-------- Exercise data --------

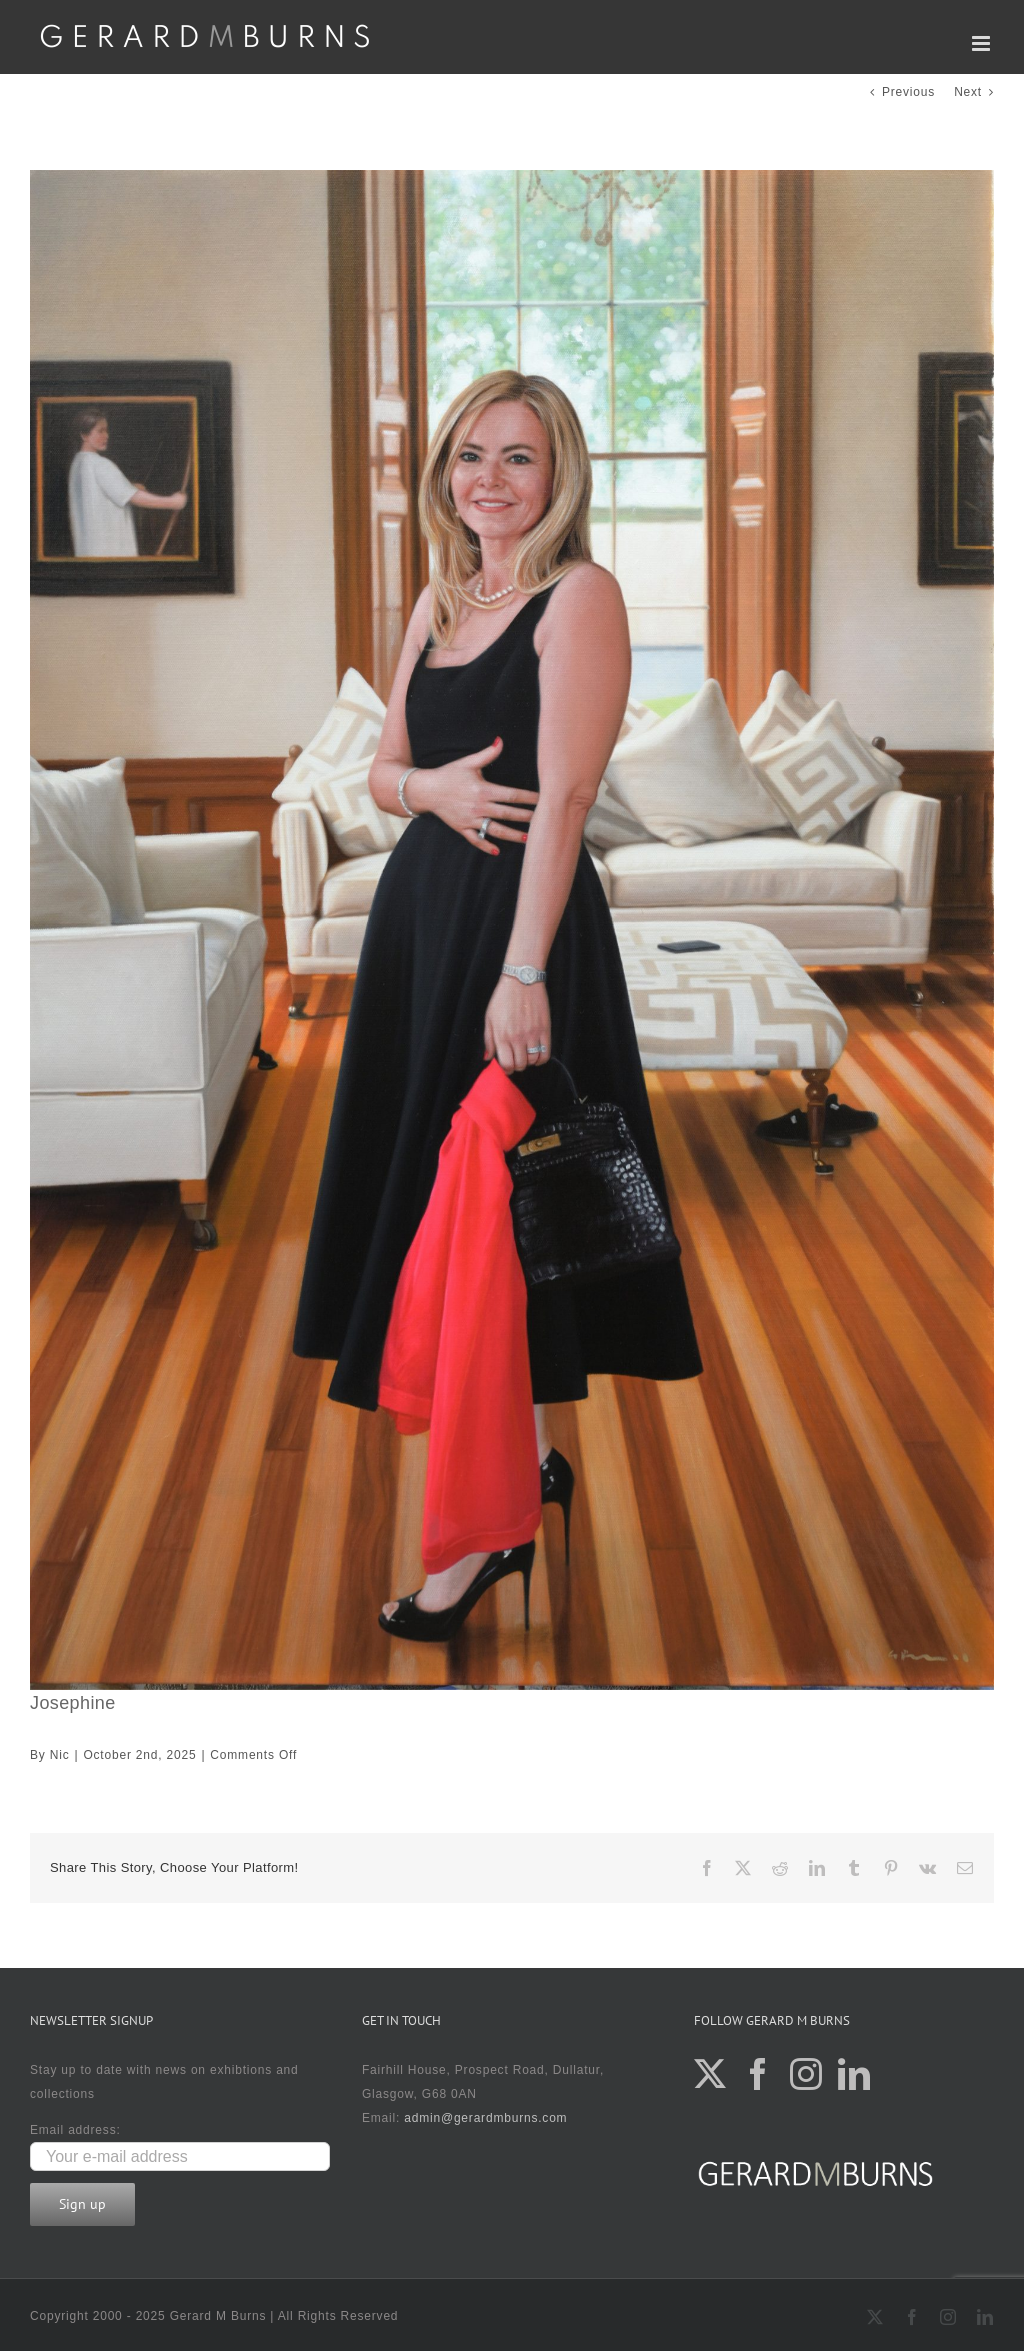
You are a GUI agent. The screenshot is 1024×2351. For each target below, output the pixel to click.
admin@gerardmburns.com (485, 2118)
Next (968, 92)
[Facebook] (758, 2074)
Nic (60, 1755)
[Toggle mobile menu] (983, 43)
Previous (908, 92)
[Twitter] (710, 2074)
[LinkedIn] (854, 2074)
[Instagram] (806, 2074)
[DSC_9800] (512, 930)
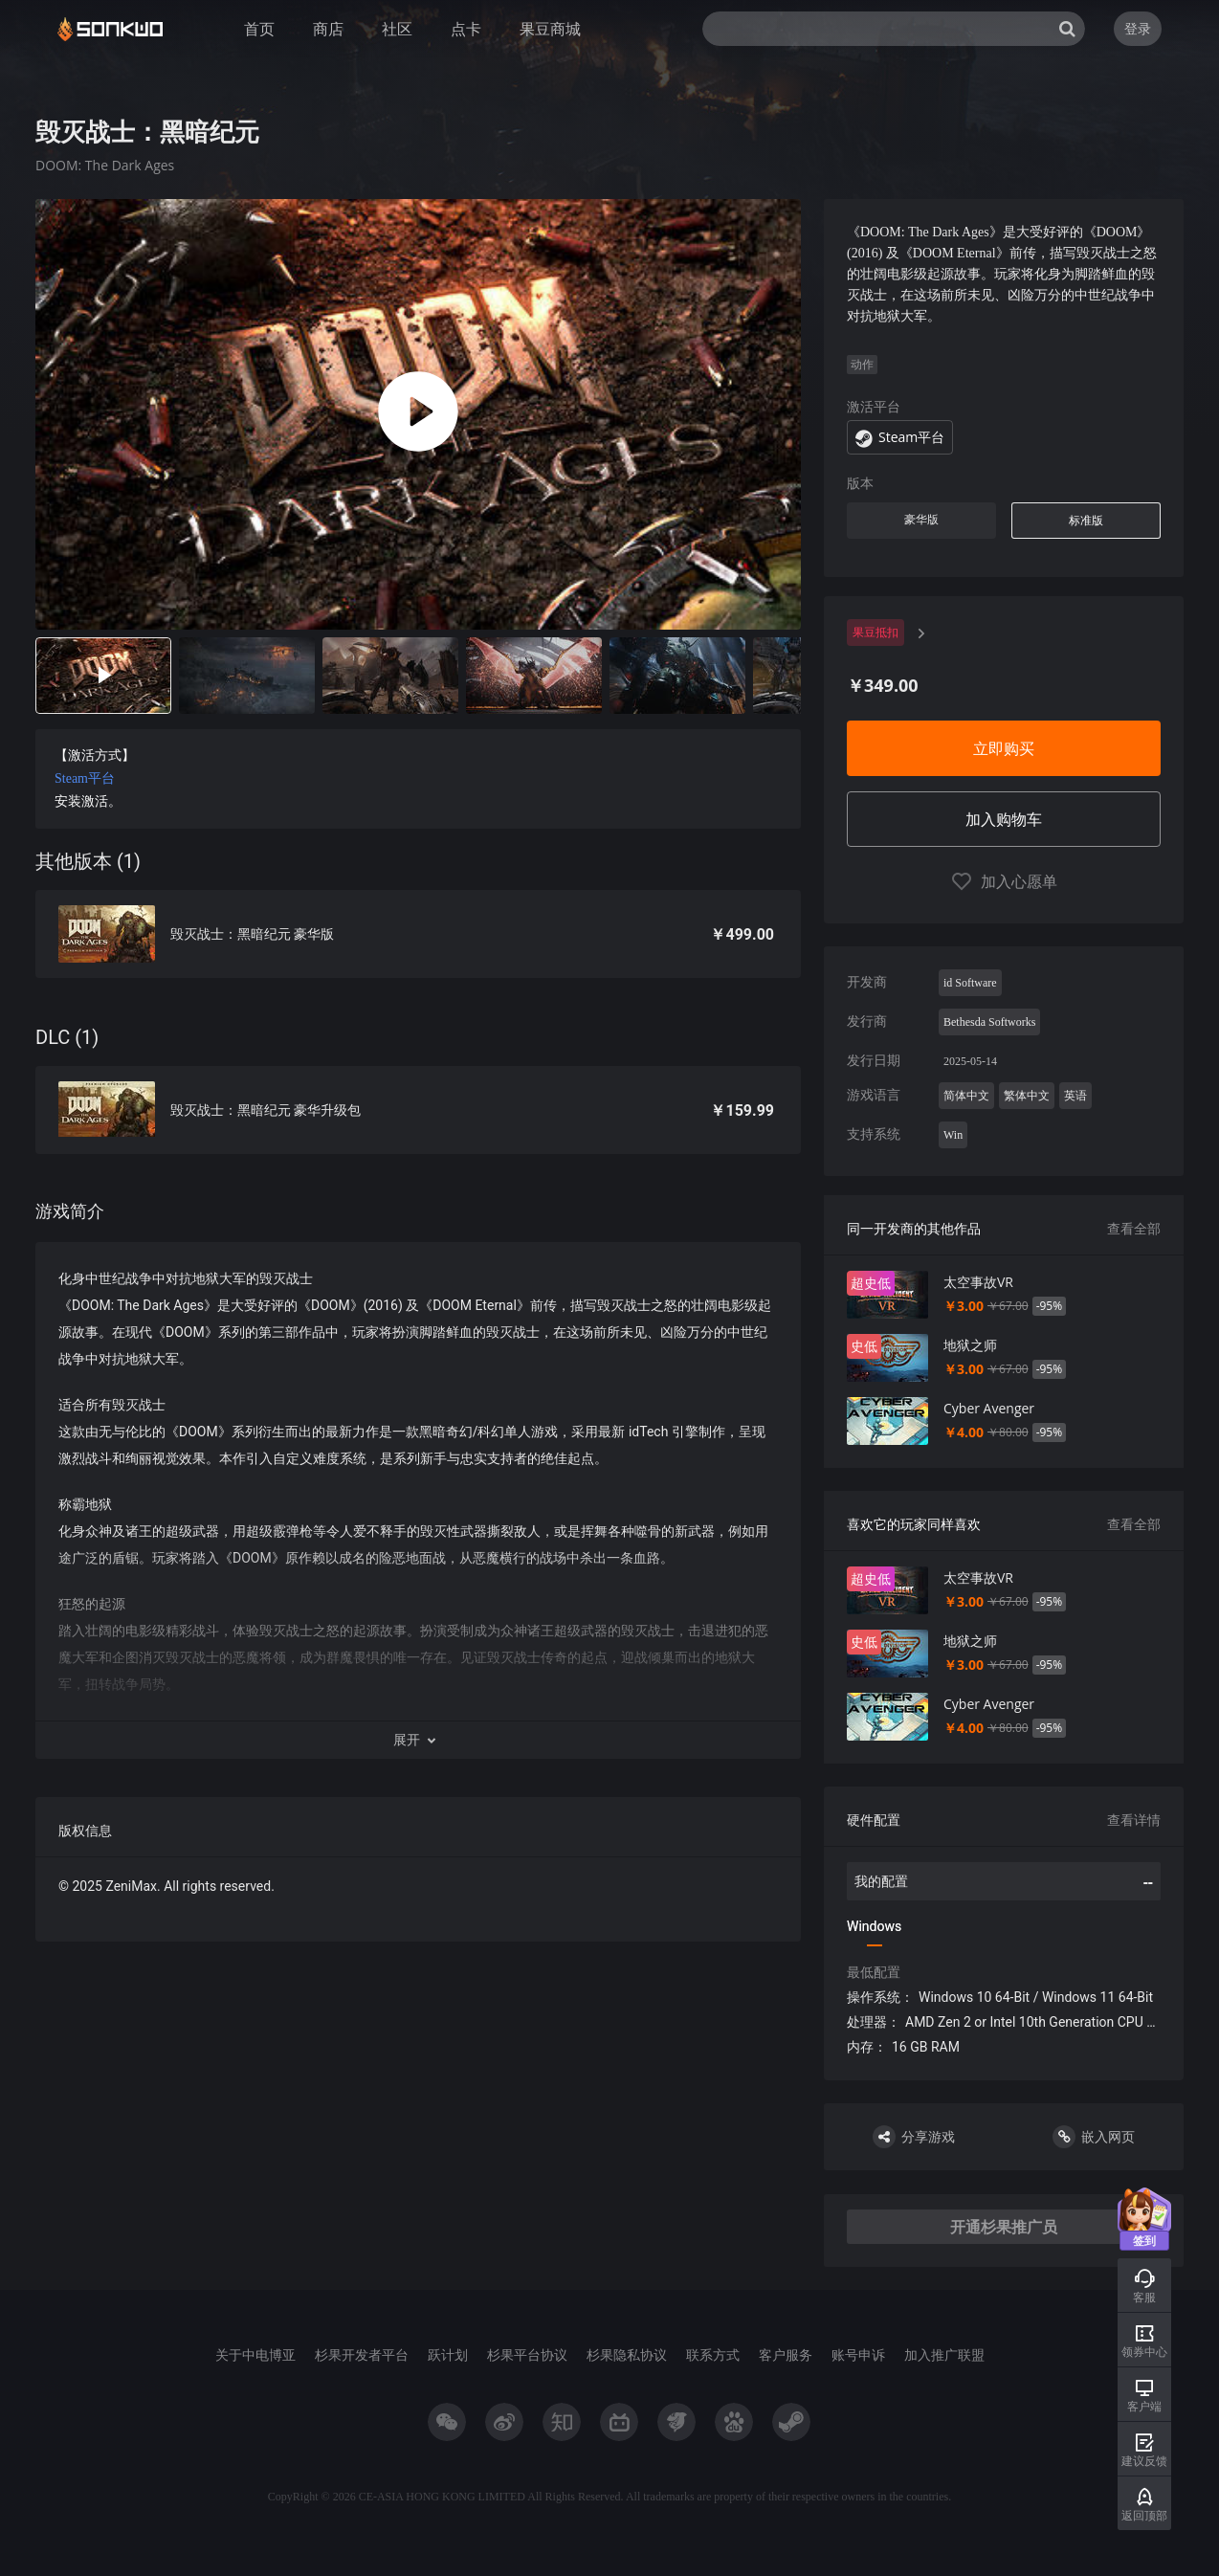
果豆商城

--------

Any pictures should be dropped; transcribe the rest of the records above exactly.

**Solution for this task:**
You are a GUI agent. The screenshot is 1024×2351. For each target below, output the pixel to click.
admin@gerardmburns.com (485, 2118)
Next (968, 92)
[Facebook] (758, 2074)
Nic (60, 1755)
[Toggle mobile menu] (983, 43)
Previous (908, 92)
[Twitter] (710, 2074)
[LinkedIn] (854, 2074)
[Instagram] (806, 2074)
[DSC_9800] (512, 930)
果豆商城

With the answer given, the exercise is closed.